> Page layout parsing data
━━━━━━━━━━━━━━━━━━━━━━━━━━━━━━

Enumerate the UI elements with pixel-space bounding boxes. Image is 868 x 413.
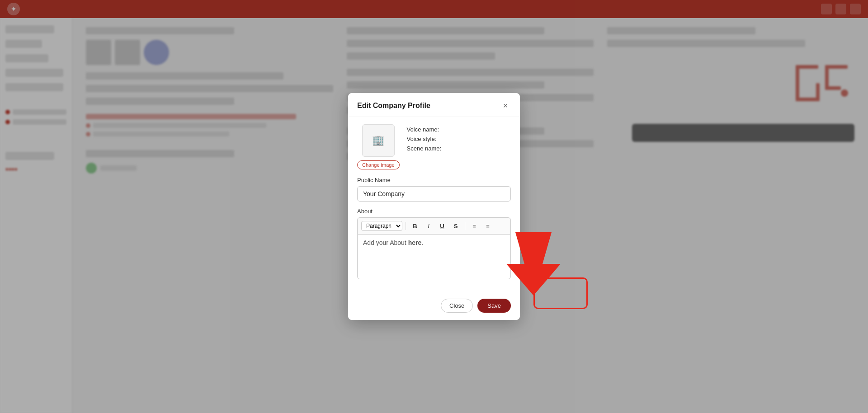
about-text-prefix: Add your About	[363, 239, 408, 246]
change-image-button[interactable]: Change image	[357, 160, 400, 169]
about-here-bold: here	[408, 239, 422, 246]
strikethrough-button[interactable]: S	[450, 220, 462, 232]
scene-name-row: Scene name:	[407, 145, 442, 152]
public-name-input[interactable]	[357, 186, 511, 202]
public-name-group: Public Name	[357, 177, 511, 202]
profile-image-box: 🏢 Change image	[357, 124, 400, 169]
paragraph-select[interactable]: Paragraph	[361, 221, 402, 231]
profile-image: 🏢	[362, 124, 395, 157]
about-label: About	[357, 208, 511, 215]
about-period: .	[421, 239, 423, 246]
editor-toolbar: Paragraph B I U S ≡ ≡	[357, 217, 511, 234]
bold-button[interactable]: B	[409, 220, 421, 232]
modal-overlay: Edit Company Profile × 🏢 Change image Vo…	[0, 0, 868, 413]
modal-header: Edit Company Profile ×	[348, 93, 520, 117]
voice-name-row: Voice name:	[407, 126, 442, 133]
save-button[interactable]: Save	[477, 299, 511, 313]
profile-image-emoji: 🏢	[372, 135, 384, 146]
underline-button[interactable]: U	[436, 220, 448, 232]
modal-body: 🏢 Change image Voice name: Voice style: …	[348, 117, 520, 293]
about-group: About Paragraph B I U S ≡ ≡ A	[357, 208, 511, 279]
voice-name-label: Voice name:	[407, 126, 439, 133]
modal-close-button[interactable]: ×	[500, 100, 511, 111]
edit-company-profile-modal: Edit Company Profile × 🏢 Change image Vo…	[348, 93, 520, 320]
toolbar-separator-1	[406, 222, 406, 230]
close-button[interactable]: Close	[441, 299, 473, 313]
about-editor-content[interactable]: Add your About here.	[357, 234, 511, 279]
public-name-label: Public Name	[357, 177, 511, 183]
voice-style-label: Voice style:	[407, 136, 437, 142]
numbered-list-button[interactable]: ≡	[482, 220, 494, 232]
toolbar-separator-2	[465, 222, 465, 230]
profile-section: 🏢 Change image Voice name: Voice style: …	[357, 124, 511, 169]
scene-name-label: Scene name:	[407, 145, 442, 152]
modal-footer: Close Save	[348, 293, 520, 320]
voice-style-row: Voice style:	[407, 136, 442, 142]
voice-info: Voice name: Voice style: Scene name:	[407, 124, 442, 169]
italic-button[interactable]: I	[423, 220, 434, 232]
bullet-list-button[interactable]: ≡	[468, 220, 480, 232]
modal-title: Edit Company Profile	[357, 102, 430, 110]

━━━━━━━━━━━━━━━━━━━━━━━━━━━━━━

> Work instruction
Leave out the images and copy every record above exactly.

> Task response
Enumerate the UI elements with pixel-space bounding boxes. Image is 868 x 413.
about-text-prefix: Add your About	[363, 239, 408, 246]
change-image-button[interactable]: Change image	[357, 160, 400, 169]
about-here-bold: here	[408, 239, 422, 246]
strikethrough-button[interactable]: S	[450, 220, 462, 232]
scene-name-row: Scene name:	[407, 145, 442, 152]
public-name-input[interactable]	[357, 186, 511, 202]
public-name-group: Public Name	[357, 177, 511, 202]
profile-image-box: 🏢 Change image	[357, 124, 400, 169]
paragraph-select[interactable]: Paragraph	[361, 221, 402, 231]
profile-image: 🏢	[362, 124, 395, 157]
about-label: About	[357, 208, 511, 215]
about-period: .	[421, 239, 423, 246]
editor-toolbar: Paragraph B I U S ≡ ≡	[357, 217, 511, 234]
bold-button[interactable]: B	[409, 220, 421, 232]
modal-overlay: Edit Company Profile × 🏢 Change image Vo…	[0, 0, 868, 413]
modal-header: Edit Company Profile ×	[348, 93, 520, 117]
voice-name-row: Voice name:	[407, 126, 442, 133]
save-button[interactable]: Save	[477, 299, 511, 313]
profile-image-emoji: 🏢	[372, 135, 384, 146]
underline-button[interactable]: U	[436, 220, 448, 232]
modal-body: 🏢 Change image Voice name: Voice style: …	[348, 117, 520, 293]
about-group: About Paragraph B I U S ≡ ≡ A	[357, 208, 511, 279]
voice-name-label: Voice name:	[407, 126, 439, 133]
modal-close-button[interactable]: ×	[500, 100, 511, 111]
edit-company-profile-modal: Edit Company Profile × 🏢 Change image Vo…	[348, 93, 520, 320]
toolbar-separator-1	[406, 222, 406, 230]
close-button[interactable]: Close	[441, 299, 473, 313]
about-editor-content[interactable]: Add your About here.	[357, 234, 511, 279]
public-name-label: Public Name	[357, 177, 511, 183]
voice-style-label: Voice style:	[407, 136, 437, 142]
numbered-list-button[interactable]: ≡	[482, 220, 494, 232]
toolbar-separator-2	[465, 222, 465, 230]
profile-section: 🏢 Change image Voice name: Voice style: …	[357, 124, 511, 169]
scene-name-label: Scene name:	[407, 145, 442, 152]
modal-footer: Close Save	[348, 293, 520, 320]
voice-style-row: Voice style:	[407, 136, 442, 142]
voice-info: Voice name: Voice style: Scene name:	[407, 124, 442, 169]
italic-button[interactable]: I	[423, 220, 434, 232]
bullet-list-button[interactable]: ≡	[468, 220, 480, 232]
modal-title: Edit Company Profile	[357, 102, 430, 110]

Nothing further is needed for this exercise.